O lendário cantor de punk rock deu o que falar com uma performance inesperada. Iggy Pop dentro de um caixão foi a imagem que marcou o fim do seu show no Alexandra Palace, em Londres, na semana passada. Aos 78 anos, o artista americano chocou o público ao ser levado por um membro da produção após entrar no acessório funerário, arrancando reações perplexas e empolgadas dos fãs presentes.
“Londres foi hilário! Como você sai é tão importante quanto como você entra”, escreveu Iggy Pop na rede X (antigo Twitter), em tom bem-humorado sobre o momento. A postagem gerou grande repercussão nas redes sociais, reforçando sua imagem irreverente e provocadora, fiel às raízes do punk.
Entre os comentários de fãs, um internauta escreveu: “Só Iggy mesmo. Que o seu reinado dure bastante!” Já outro afirmou: “O punk não está morto.” As frases refletem a admiração e o impacto duradouro de Iggy Pop, que há décadas influencia gerações com sua postura ousada e autêntica.
Apesar da irreverência, há uma preocupação recorrente entre os fãs quanto à saúde do cantor.

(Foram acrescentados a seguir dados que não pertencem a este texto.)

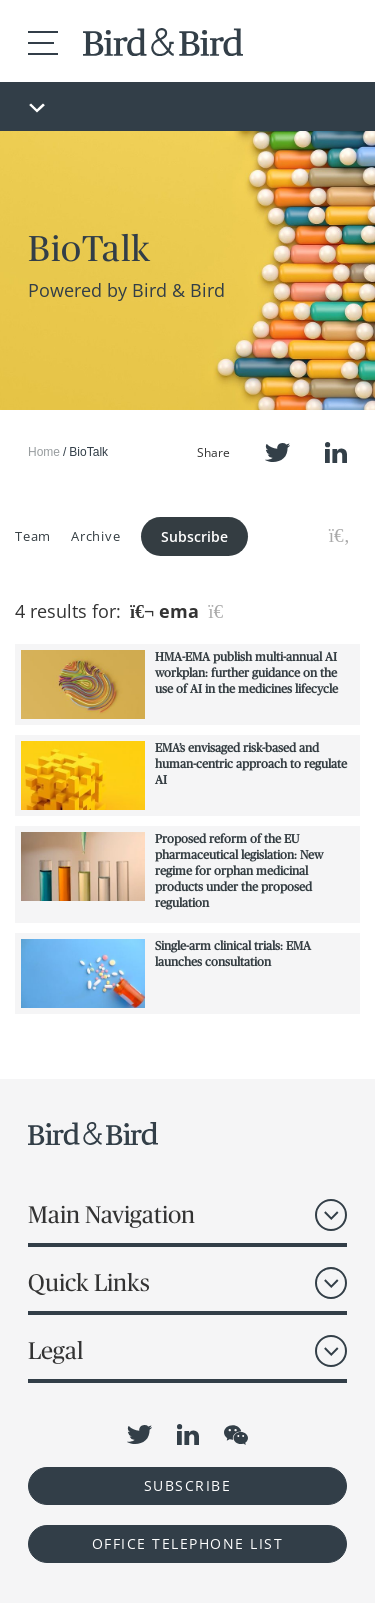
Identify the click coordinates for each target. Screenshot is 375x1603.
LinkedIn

Apelidado de “Padrinho do Punk”, Iggy Pop foi visto mancando em apresentações recentes, o que levantou especulações sobre seu estado físico. Ele revelou que sofreu encurtamento de uma das pernas devido a lesões mal tratadas no joelho e no quadril, fato que aumentou os rumores sobre uma possível aposentadoria.
A turnê “Lust For Life”, no entanto, segue ativa. Os próximos destinos incluem Escócia, Dinamarca, Suécia, Estados Unidos e América do Sul, com paradas no Brasil e na Argentina. No Brasil, Iggy Pop se apresentará no dia 7 de setembro como uma das grandes atrações do festival The Town, em São Paulo, reforçando seu vínculo com o público brasileiro.
A carreira de Iggy Pop começou no fim dos anos 1960 com a fundação da banda The Stooges, precursora do punk. Em 1977, teve seus dois primeiros álbuns solo — The Idiot e Lust for Life — produzidos com a ajuda do amigo David Bowie. Nascido James Newell Osterberg, seu nome artístico foi inspirado na banda The Iguanas, uma das primeiras de sua trajetória.
Mesmo com limitações físicas, o espírito provocador e criativo de Iggy Pop permanece intacto. A imagem de Iggy Pop dentro de um caixão ao fim do show é mais uma das suas formas de desafiar convenções e eternizar sua presença nos palcos — seja pela música, seja pela ousadia performática.